Learning new vocabulary and familiarizing yourself with the grammar are both important parts of learning a language; however, they are not everything. Vocabulary helps acquire bits of language, but words can have different meanings in different situations. Also, idiomatic expressions may not mean what the words suggest. Exposure to real-world content in the language can help ease your understanding of the subtleties of a language. Reading about grammar is also beneficial, but grammar has to be practiced. You will want to get comfortable with conjugations, word order, etc., to be able to apply the grammatical rules of the language when you communicate.
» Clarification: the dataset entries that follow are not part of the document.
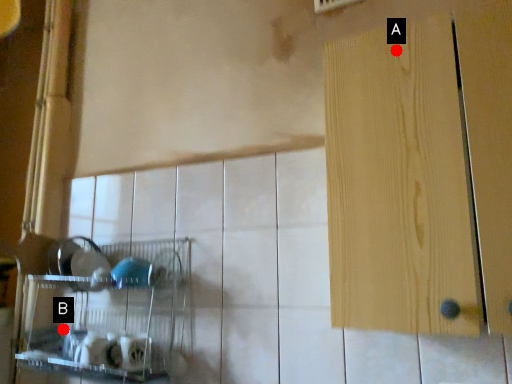 Question: Two points are circled on the image, labeled by A and B beside each circle. Which point is closer to the camera taking this photo?

Choices:
 (A) A is closer
 (B) B is closer

Answer: (A) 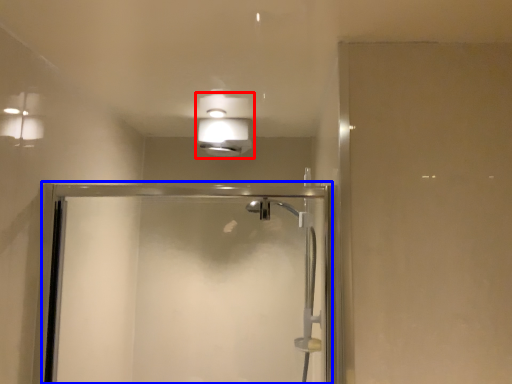 Question: Which of the following is the farthest to the observer, light fixture (highlighted by a red box) or screen door (highlighted by a blue box)?

Choices:
 (A) light fixture
 (B) screen door

Answer: (A) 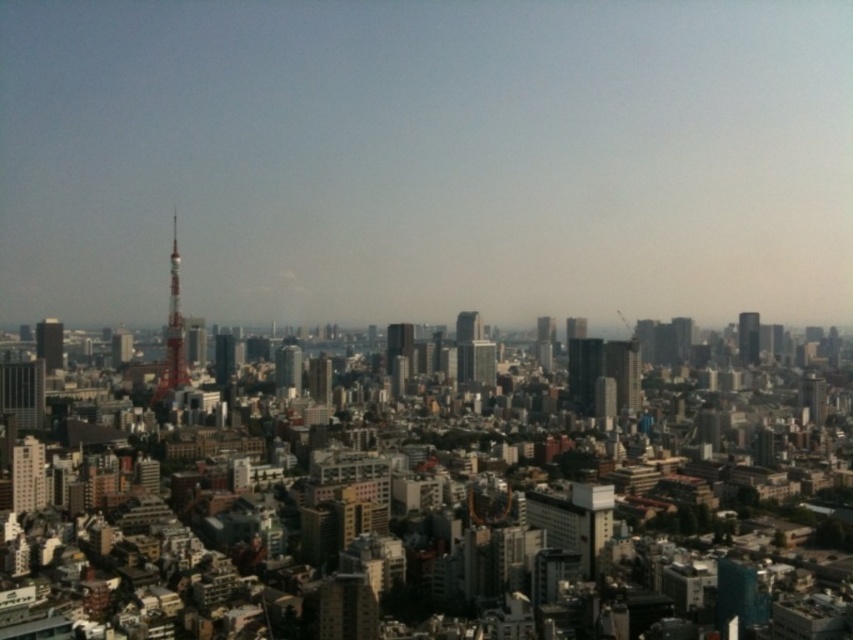 Question: Is red metallic tower at left to the right of glassy reflective skyscraper at center-right from the viewer's perspective?

Choices:
 (A) no
 (B) yes

Answer: (A)

Question: Which object is positioned farthest from the reddish metallic tower at left?

Choices:
 (A) red metallic tower at left
 (B) glassy reflective skyscraper at center-right
 (C) white glossy building at lower left

Answer: (B)

Question: Is glassy reflective skyscraper at center-right closer to camera compared to smooth glass skyscraper at center?

Choices:
 (A) no
 (B) yes

Answer: (B)

Question: Which point appears closest to the camera in this image?

Choices:
 (A) (282, 372)
 (B) (178, 324)
 (C) (569, 385)

Answer: (C)

Question: Can you confirm if glassy reflective skyscraper at center-right is wider than shiny glass skyscraper at right?

Choices:
 (A) yes
 (B) no

Answer: (B)

Question: Considering the real-world distances, which object is closest to the shiny glass skyscraper at right?

Choices:
 (A) smooth glass skyscraper at center
 (B) white glossy building at lower left

Answer: (A) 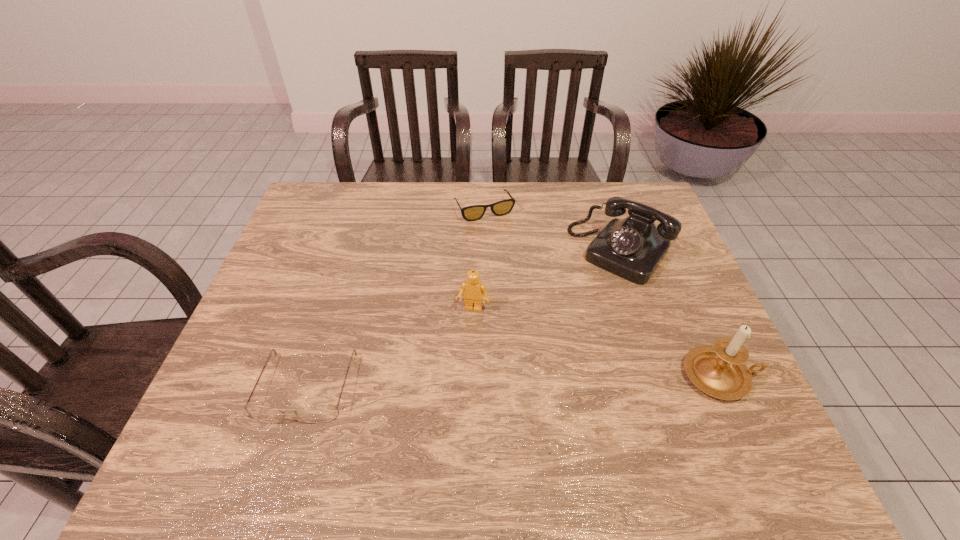 Locate an element on the screen. vacant region between the sunglasses and the tallest object is located at coordinates (602, 293).

The width and height of the screenshot is (960, 540). I want to click on free space between the tallest object and the third farthest object, so click(x=597, y=342).

This screenshot has width=960, height=540. In order to click on empty location between the tallest object and the third tallest object in this screenshot , I will do `click(597, 342)`.

Where is `vacant space that's between the candle holder and the telephone`? The height and width of the screenshot is (540, 960). vacant space that's between the candle holder and the telephone is located at coordinates (670, 314).

The width and height of the screenshot is (960, 540). In order to click on empty space between the third farthest object and the tallest object in this screenshot , I will do `click(597, 342)`.

This screenshot has height=540, width=960. Identify the location of free point between the leftmost object and the third farthest object. (390, 348).

This screenshot has height=540, width=960. I want to click on vacant area that lies between the telephone and the third shortest object, so click(x=546, y=280).

Where is `empty space between the third nearest object and the candle holder`? empty space between the third nearest object and the candle holder is located at coordinates (597, 342).

Where is `empty space that is in between the candle holder and the sunglasses`? empty space that is in between the candle holder and the sunglasses is located at coordinates (x=602, y=293).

When you say that you “want to learn German to a B2-C1 level,” what does that mean to you? Do you want to speak at this level, listen to content at the B2-C1 level, read at this level, or write at this level? Or maybe all four skills: speak, listen, read, and write? Or do you want to pass a B2 or C1 exam for German? Clarifying your goal can help to direct your focus.

Speaking, listening, reading, and writing are all four important skills in learning a language (when applicable to the specific language, allowing variations for sign languages, languages that may not be written, etc.). To develop proficiency in speaking, listening, reading, and writing, practice each of these skills. You do not have to do each skill each day, though, and you do not even have to do all four at once. Some language learners prefer to start with “input” (reading and/or listening) and then later progress to “output” (speaking and/or writing). Others like to focus on oral skills (speaking and listening) first, then progress to written skills (reading and writing), or vice versa. The point is that practicing the language is necessary for proficiency. I 100% agree with Tiffany’s comments. Finding content that you enjoy is important. If it’s interesting, it’s easier to stay motivated. Doing nothing but flashcards and grammar books will probably get boring very soon; try adding some variety to keep your interest.

If your goal is to pass a particular exam, you will also need to familiarize yourself with the exam content and format. Language proficiency exams tend to have requirements which do not exist in most real-world situations, such as time limits and minimum word counts.

I wish you the best with your language learning journey!